The ending of Downton Abbey's episode 2 did it for me last Sunday night. I had given Downton another chance, after threatening to not tune in at all this season due to the sloppy, implausible, and horrid death of Matthew at the very end of Season 3. But I missed my Downton friends. So when January rolled around, I turned on the premier with hopes that the writing had taken in energy and creativity over the break and we would be back on track with sensitive scripts and credible situations in the big house. 

The 2-hour opener was slow and labored. Nothing much of anything happened. Ah, but wait--Fellowes was just pulling us quietly along only to hit us with a sledge hammer the next week. 

It seems to me that the writer has run out of ideas for conflict or other elements of plot interest and is resorting again to the cheapest devices in all fiction. With poor Matthew, it was an utterly unbelievable fatal auto accident just as a rosy life with Mary and the baby-to-be are ahead of him. Now the audience abuse continues as Fellowes plays the rape card, and with probably the most lovable female character in the cast, Anna.

Violent rape is not a plot component that viewers of Downton, for the most part, count on seeing as part of the sophisticated story they have come to love. I for one don't watch "CSI," for example, because the ugly headlines of the daily news are sorrowing enough--I don't seek such tragedy in my entertainment.

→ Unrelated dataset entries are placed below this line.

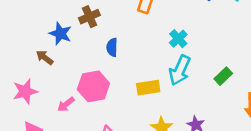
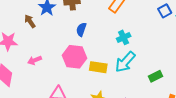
cyan cross: (178, 39) -> (124, 37), moved
pink hexagon: (93, 86) -> (74, 57), moved

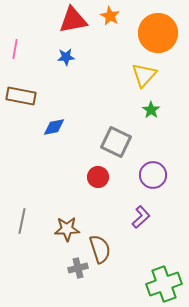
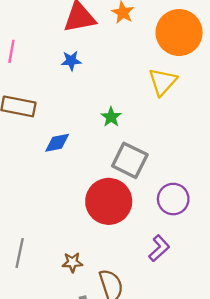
green star: (151, 110) -> (111, 117), moved
red circle: (98, 177) -> (109, 201), size x1.8
brown star: (67, 229) -> (72, 262), size x0.7

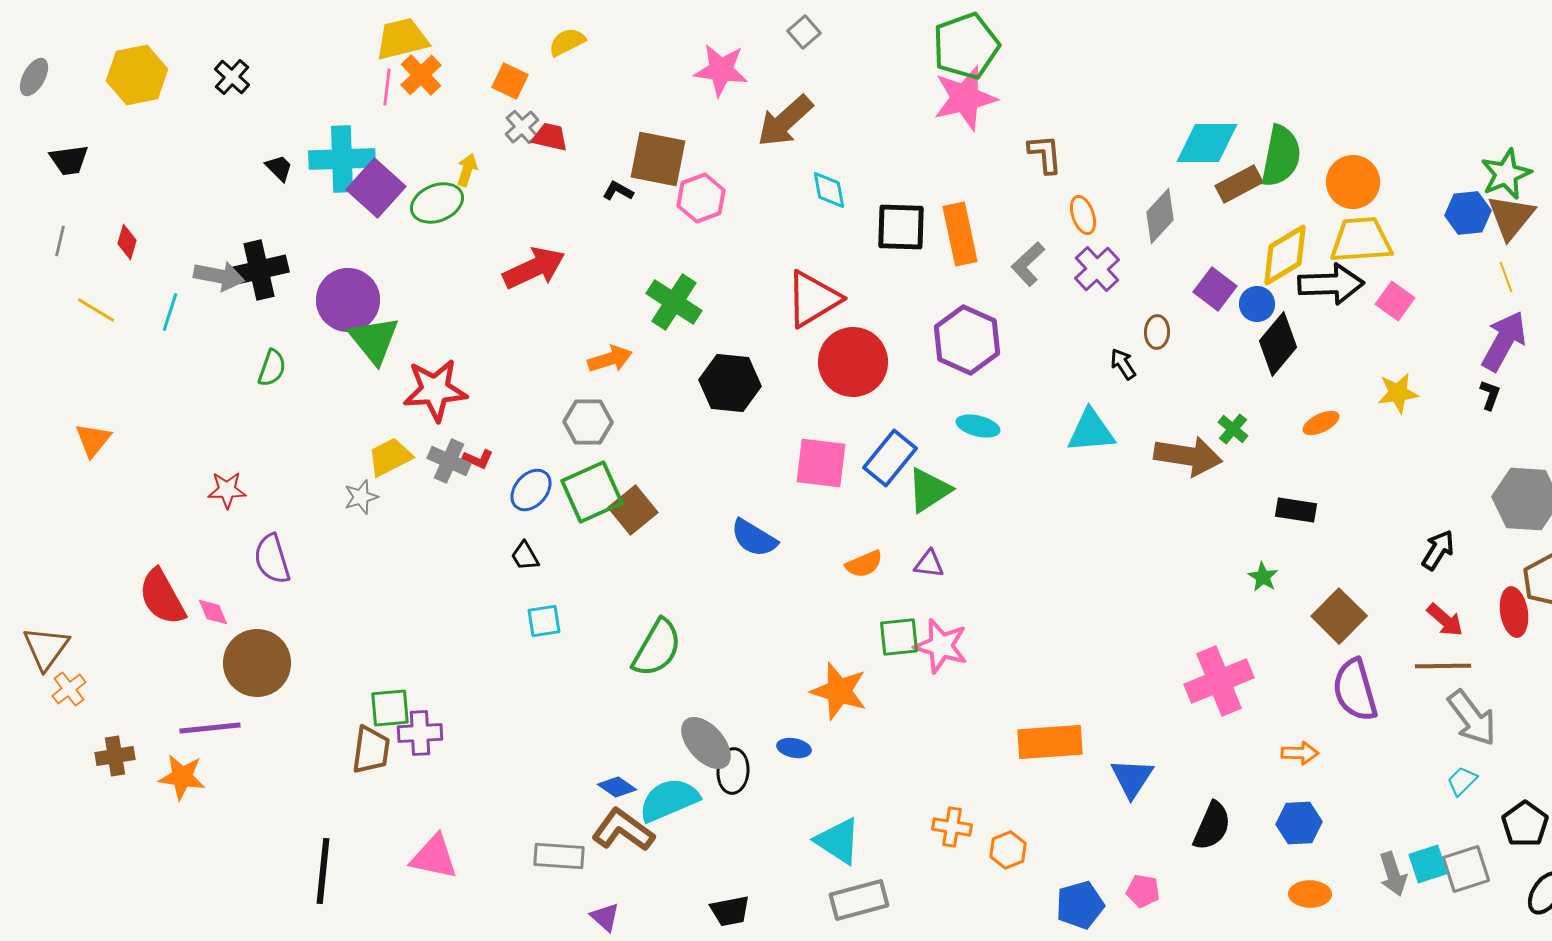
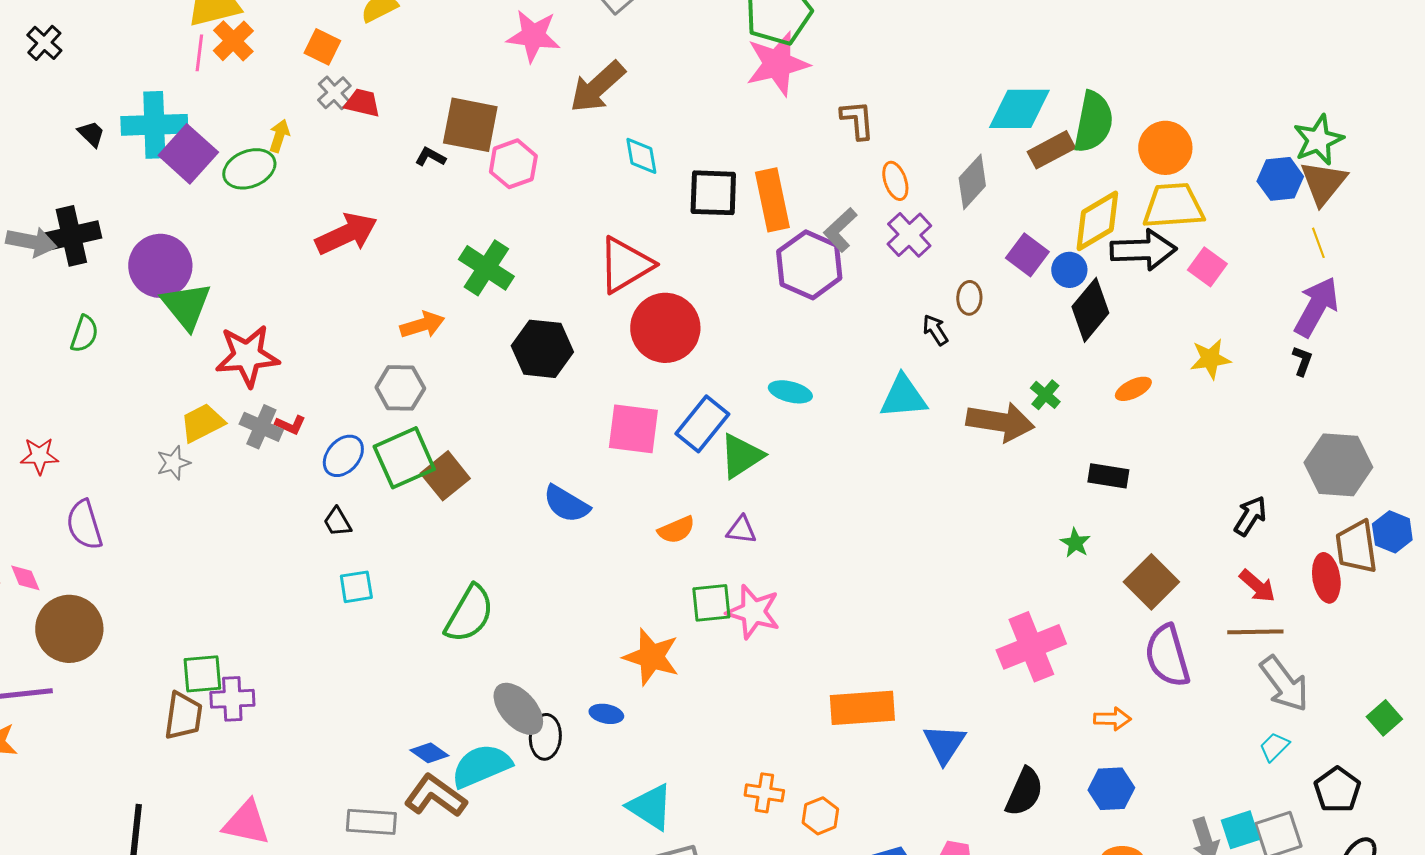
purple hexagon: (967, 340) -> (809, 265), moved

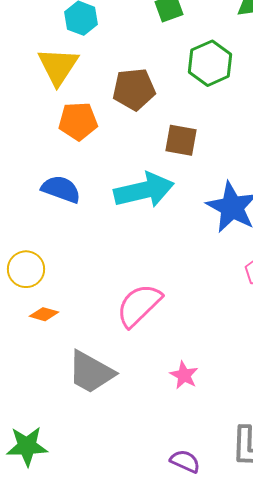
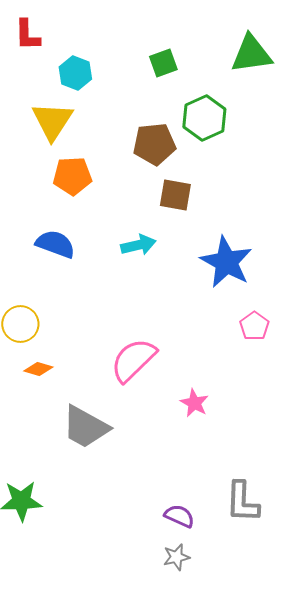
brown pentagon: (134, 89) -> (154, 144), moved
cyan arrow: (144, 190) -> (138, 245), size x0.6
pink star: (184, 375) -> (194, 403), moved

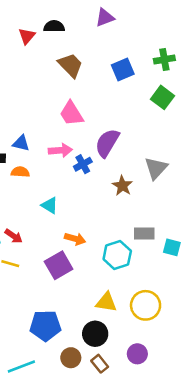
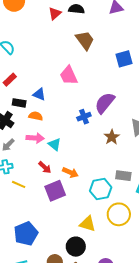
blue square: (123, 69) -> (124, 59), moved
pink trapezoid: (71, 114) -> (69, 76), moved
pink arrow: (60, 150) -> (35, 138), moved
red arrow: (14, 236) -> (45, 167), moved
yellow circle: (146, 305) -> (119, 214), moved
blue pentagon: (45, 326) -> (26, 234), moved, turned -30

Secondly, the rape was, again, implausible. Surely some aristocrats took shameful advantage of their maids, but those "gentlemen" had impunity. A fellow servant would not. Anna's attacker would have been out of a career as word leaked out--as it surely would--and punished summarily. And why would he have picked a self-possessed, married woman to attack? 

I am now downright afraid of what might be lurking in next week's script, and the ones after that. So I am saying good-bye to my Downton friends, sadly, in order to protect myself. They themselves need to band together, I should say, to protect themselves from the reckless pen of their creator. What a shame.